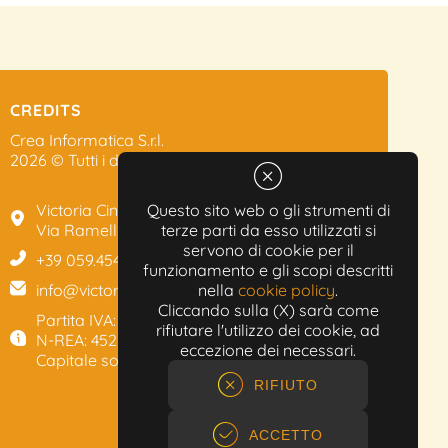
CREDITS
Crea Informatica S.r.l.
2026 © Tutti i diritti riservati.
Victoria Cinema
Questo sito web o gli strumenti di
Via Ramelli, 101 - Modena
terze parti da esso utilizzati si
servono di cookie per il
+39 059.454622
funzionamento e gli scopi descritti
info@victoriacinema.it
nella
cookie policy
.
Cliccando sulla (X) sarà come
Partita IVA: 02603471208
rifiutare l'utilizzo dei cookie, ad
N-REA: 452611
eccezione dei necessari.
Capitale sociale: 300.000,00€
RIFIUTO
ACCETTO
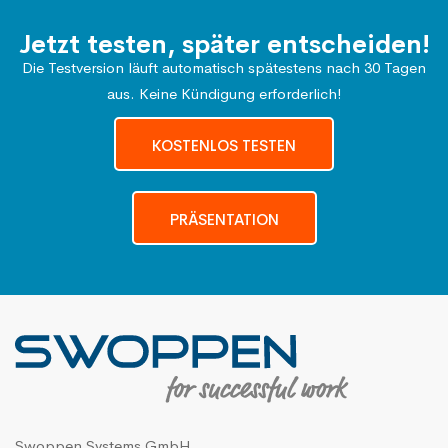
Jetzt testen, später entscheiden!
Die Testversion läuft automatisch spätestens nach 30 Tagen
aus. Keine Kündigung erforderlich!
KOSTENLOS TESTEN
PRÄSENTATION
Swoppen Systems GmbH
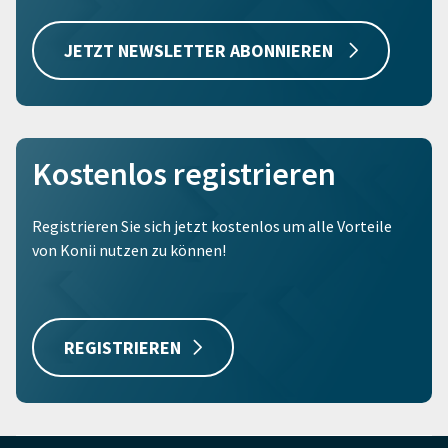
JETZT NEWSLETTER ABONNIEREN
Kostenlos registrieren
Registrieren Sie sich jetzt kostenlos um alle Vorteile
von Konii nutzen zu können!
REGISTRIEREN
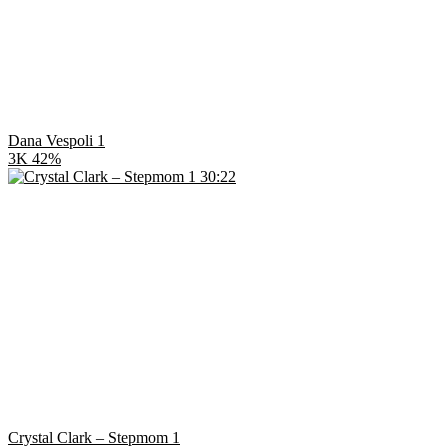
Dana Vespoli 1
3K
42%
30:22
Crystal Clark – Stepmom 1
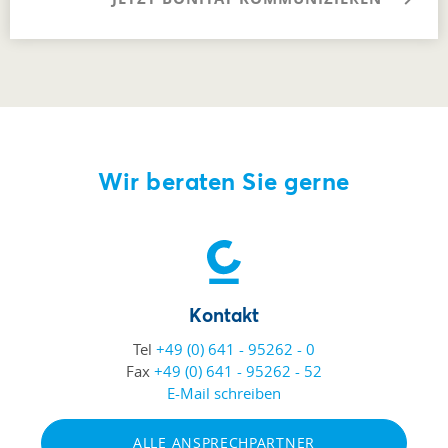
Wir beraten Sie gerne
Kontakt
Tel
+49 (0) 641 - 95262 - 0
Fax
+49 (0) 641 - 95262 - 52
E-Mail schreiben
ALLE ANSPRECHPARTNER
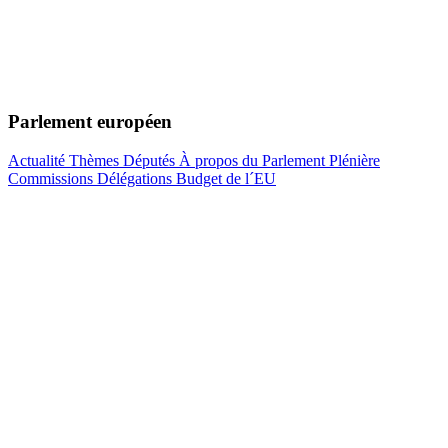
Parlement européen
Actualité
Thèmes
Députés
À propos du Parlement
Plénière
Commissions
Délégations
Budget de l´EU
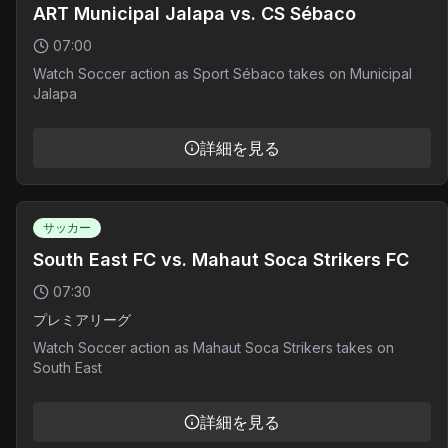
ART Municipal Jalapa vs. CS Sébaco
07:00
Watch Soccer action as Sport Sébaco takes on Municipal
Jalapa
詳細を見る
サッカー
South East FC vs. Mahaut Soca Strikers FC
07:30
プレミアリーグ
Watch Soccer action as Mahaut Soca Strikers takes on
South East
詳細を見る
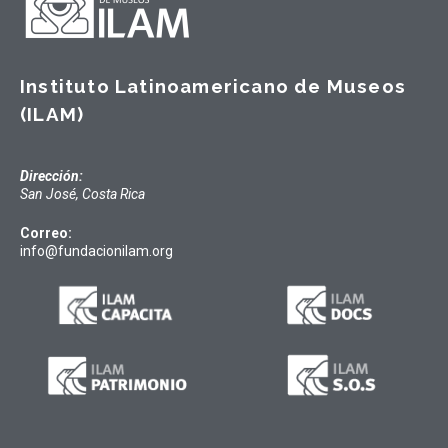
Instituto Latinoamericano de Museos
(ILAM)
Dirección:
San José, Costa Rica
Correo:
info@fundacionilam.org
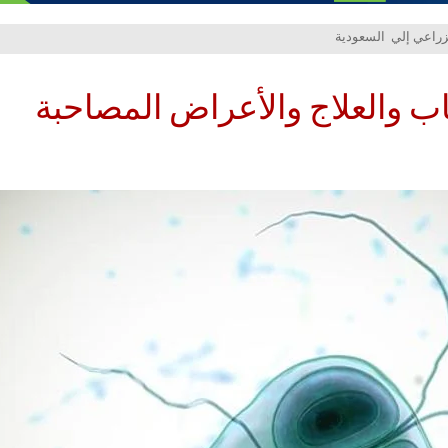
اب والعلاج والأعراض المصاحبة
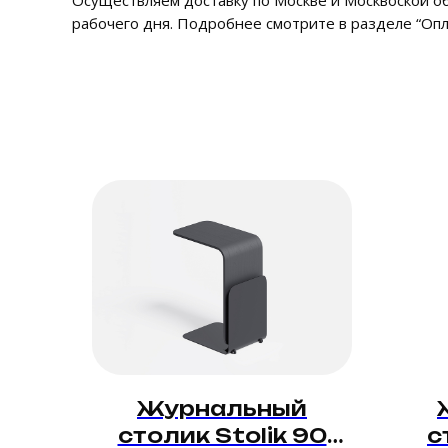
Осуществляем доставку по Москве и Москвоской обл
рабочего дня. Подробнее смотрите в разделе “Опла
Журнальный
столик Stolik 90
с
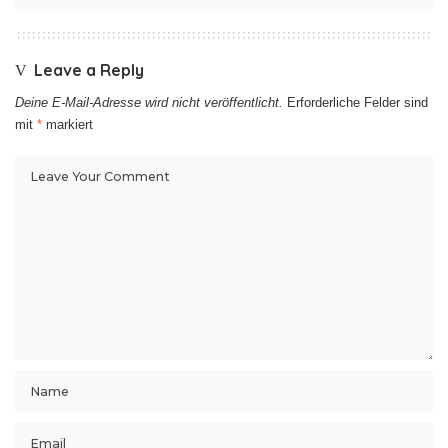
Leave a Reply
Deine E-Mail-Adresse wird nicht veröffentlicht.
Erforderliche Felder sind
mit
*
markiert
_____
To do>
Look through the entries, and return every line that the word "East" appears in.

Exercise response>
South East FC vs. Mahaut Soca Strikers FC
South East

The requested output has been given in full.